Encourage teens to be comfortable in a place of solitude, away from the distractions of the world so that God can pull them into quiet one on one.
3. Recognize That Your Words Can Cause Wars or Bring About Peace
The power behind words comes storming through the gates at about age 12. Heated debates at the dinner table seem disrespectful and maybe even rebellious, but this is the time in life when teens try to make sense of the world around them. They want to develop their worldview separate, not necessarily different, from the worldview of their parents. Our teens search for the answers to the “why” questions as they form their own beliefs. The key is to instruct our teens to speak tender words that bring hope.
4. Choose Friends Wisely
Bury your teen’s head in Proverbs for a month, and he will come up for air all the wiser regarding friends and associates. Before your teen forges a friendship, ask him, is this friend a Great Commission friend? A Great Commission friend is one who lives a gospel-centered life and encourages others to do the same.
5. Failure is Your Friend
“Embrace adversity and make failure a regular part of your life. If you’re not failing, you’re probably not really moving forward.” John Maxwell. Failure weeds out mediocrity and cultivates perseverance. It’s hard to watch our kids fail at something. As parents, we associate the failures of our children as a reflection or score card on our parenting. Heartbreaks and disappointments will be a part of this life, and how our teens handle the ebb and flow of failure depends on how rooted they are in their emotional and intellectual relationship with God.

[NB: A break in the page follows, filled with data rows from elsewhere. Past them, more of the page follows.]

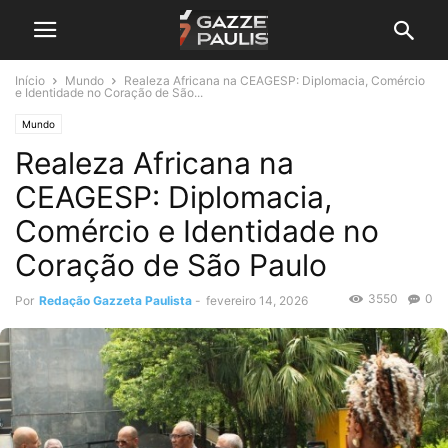
Início
Mundo
Realeza Africana na CEAGESP: Diplomacia, Comércio
e Identidade no Coração de São...
Mundo
Realeza Africana na
CEAGESP: Diplomacia,
Comércio e Identidade no
Coração de São Paulo
3550
0
Por
Redação Gazzeta Paulista
-
fevereiro 14, 2026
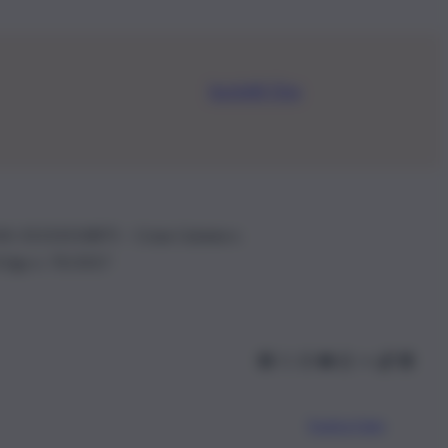
Iscriviti Ora
.IVA: 01153210875 – Cciaa Catania n.
 D.lgs n. 70/2017
Scarica l’app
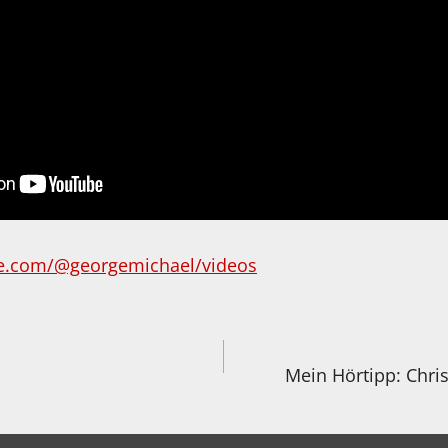
e.com/@georgemichael/videos
igation
Mein Hörtipp: Chri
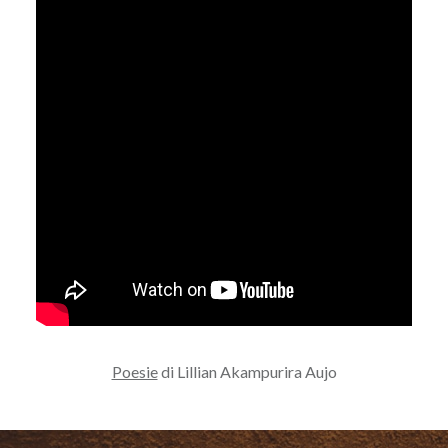
Poesie
di Lillian Akampurira Aujo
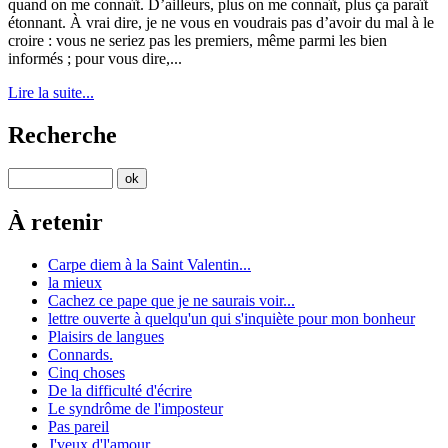
quand on me connaît. D’ailleurs, plus on me connaît, plus ça paraît
étonnant. À vrai dire, je ne vous en voudrais pas d’avoir du mal à le
croire : vous ne seriez pas les premiers, même parmi les bien
informés ; pour vous dire,...
Lire la suite...
Recherche
À retenir
Carpe diem à la Saint Valentin...
la mieux
Cachez ce pape que je ne saurais voir...
lettre ouverte à quelqu'un qui s'inquiète pour mon bonheur
Plaisirs de langues
Connards.
Cinq choses
De la difficulté d'écrire
Le syndrôme de l'imposteur
Pas pareil
J'veux d'l'amour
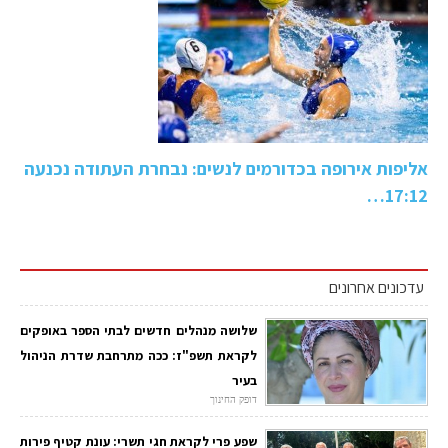
אליפות אירופה בכדורמים לנשים: נבחרת העתודה נכנעה
17:12…
עדכונים אחרונים
שלושה מנהלים חדשים לבתי הספר באופקים
לקראת תשפ"ז: ככה מתרחבת שדרת הניהול
בעיר
דופק החינוך
שפע פרי לקראת חגי תשרי: עונת קטיף פירות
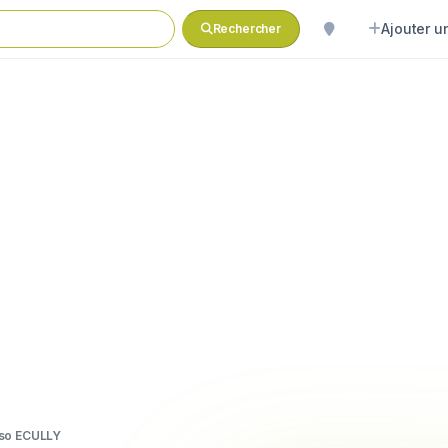
Ajouter un
Rechercher
so ECULLY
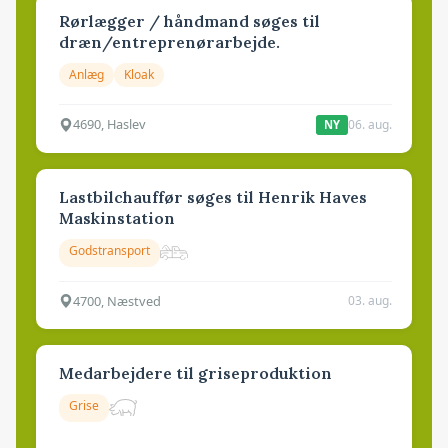
Rørlægger / håndmand søges til
dræn/entreprenørarbejde.
Anlæg
Kloak
4690, Haslev
06. aug.
NY
Lastbilchauffør søges til Henrik Haves
Maskinstation
Godstransport
4700, Næstved
03. aug.
Medarbejdere til griseproduktion
Grise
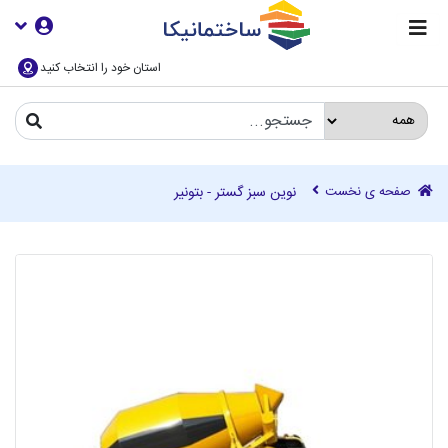
استان خود را انتخاب کنید
صفحه ی نخست
نوین سبز گستر - بتونیر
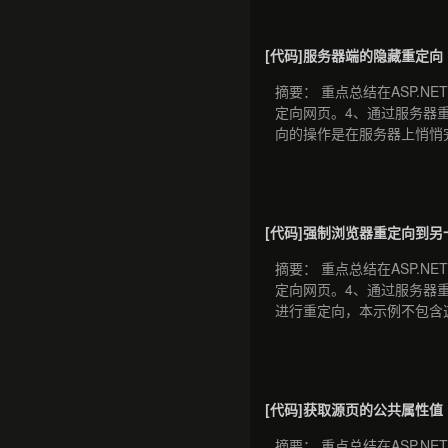
[代码]服务器端的隐藏重定向
摘要： 重点总结在ASP.
定向网页。4、通过服务器重定向
向的操作是在服务器上悄悄完
[代码]强制浏览器重定向到另
摘要： 重点总结在ASP.
定向网页。4、通过服务器
进行重定向，本示例不包含这
[代码]获取源页的公共属性值
摘要： 重点总结在ASP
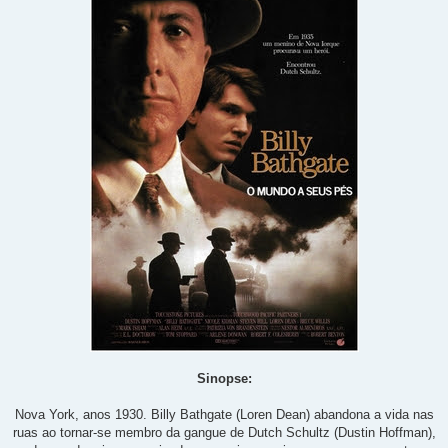
Sinopse:
Nova York, anos 1930. Billy Bathgate (Loren Dean) abandona a vida nas
ruas ao tornar-se membro da gangue de Dutch Schultz (Dustin Hoffman),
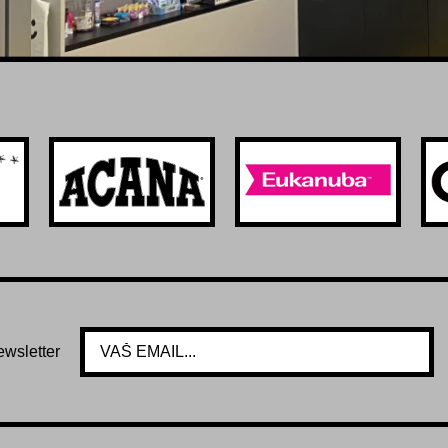
ewsletter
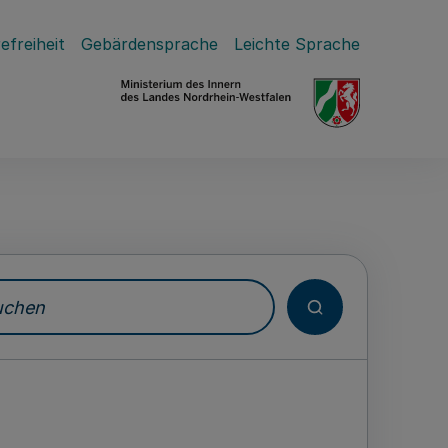
efreiheit
Gebärdensprache
Leichte Sprache
hen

6. Read About People Who Were Martyred Because of Their Faith
Narratives from church history record the suffering of our Christian forebearers. Suffering for their faith is something most teens in America rarely experience. Blandina, c. 155-177, a martyr at 22, suffered horrific physical pain because of her faith. She was pierced with daggers, crushed by the rack, hung on a wooden post left to be consumed by a beast in the arena, wrapped in a net and thrown to a wild bull, and then finally, killed by a sword all because she refused to recant her faith in God. I am ashamed to say that in spite of how many times I’ve poked my nose into the book of Isaiah, I never knew until this year that the prophet was placed inside a hollowed-out log and sawed in half.
7. Exercise Self-Control
We live in a culture that views self-control as the strangulation of self-expression. Self-control will serve them well when trying to balance biblical freedoms.
8. Develop a Rich, Deep-rooted Devotional Life
Be a disciple, a learner. There are no short-cuts in developing a rich devotional life. Students who earn stellar grades got there by applying themselves to the art of mastering the material. The same study habits can be used when pursuing God— through a time-honored reading and studying of the Word of God.
9. Avoid the Quick Fix Mentality
We want a quick fix whether it is a desire to fill our bellies or repair a dream gone awry. We often treat God like he is an item on a drive-thru menu board, and all we need to do is shout our request into the big-intercom-in-the-sky. Once our order is filled, exactly as we want, then we drive off into spiritual oblivion until our next crisis emerges. God doesn’t work that way.
10. Remind Your Teen to Grip Tightly to a Biblical Worldview
Jesus warned his disciples that raucous storms in life might try to steer them off course, but they have nothing to fear as long as they stay the course that he set for them. No new scientific or historical fact or landmark court decisions will ever change the truth of that course: Thus, “we are to think of the Bible as the ultimate standard of truth, the reference point by which every other claim to truthfulness is to be measured.”
Take a road trip with your teen and work through this list or chip away at the list one topic at a time. Don’t let time deceive you into putting off these conversations.
What are other conversation you need to have with your teen?